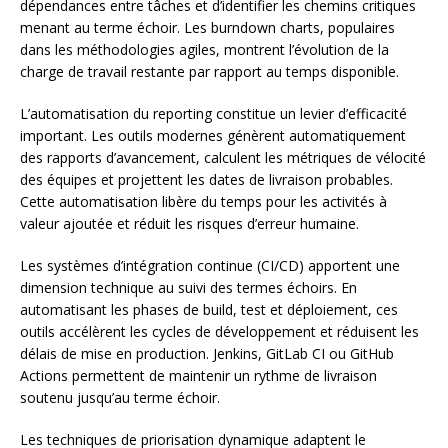
dépendances entre tâches et d’identifier les chemins critiques
menant au terme échoir. Les burndown charts, populaires
dans les méthodologies agiles, montrent l’évolution de la
charge de travail restante par rapport au temps disponible.
L’automatisation du reporting constitue un levier d’efficacité
important. Les outils modernes génèrent automatiquement
des rapports d’avancement, calculent les métriques de vélocité
des équipes et projettent les dates de livraison probables.
Cette automatisation libère du temps pour les activités à
valeur ajoutée et réduit les risques d’erreur humaine.
Les systèmes d’intégration continue (CI/CD) apportent une
dimension technique au suivi des termes échoirs. En
automatisant les phases de build, test et déploiement, ces
outils accélèrent les cycles de développement et réduisent les
délais de mise en production. Jenkins, GitLab CI ou GitHub
Actions permettent de maintenir un rythme de livraison
soutenu jusqu’au terme échoir.
Les techniques de priorisation dynamique adaptent le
--------------------
> **Assignment**:
Please retype the listing in full, exactly as given, and skip every image.

> **Answer below**:
dépendances entre tâches et d’identifier les chemins critiques
menant au terme échoir. Les burndown charts, populaires
dans les méthodologies agiles, montrent l’évolution de la
charge de travail restante par rapport au temps disponible.
L’automatisation du reporting constitue un levier d’efficacité
important. Les outils modernes génèrent automatiquement
des rapports d’avancement, calculent les métriques de vélocité
des équipes et projettent les dates de livraison probables.
Cette automatisation libère du temps pour les activités à
valeur ajoutée et réduit les risques d’erreur humaine.
Les systèmes d’intégration continue (CI/CD) apportent une
dimension technique au suivi des termes échoirs. En
automatisant les phases de build, test et déploiement, ces
outils accélèrent les cycles de développement et réduisent les
délais de mise en production. Jenkins, GitLab CI ou GitHub
Actions permettent de maintenir un rythme de livraison
soutenu jusqu’au terme échoir.
Les techniques de priorisation dynamique adaptent le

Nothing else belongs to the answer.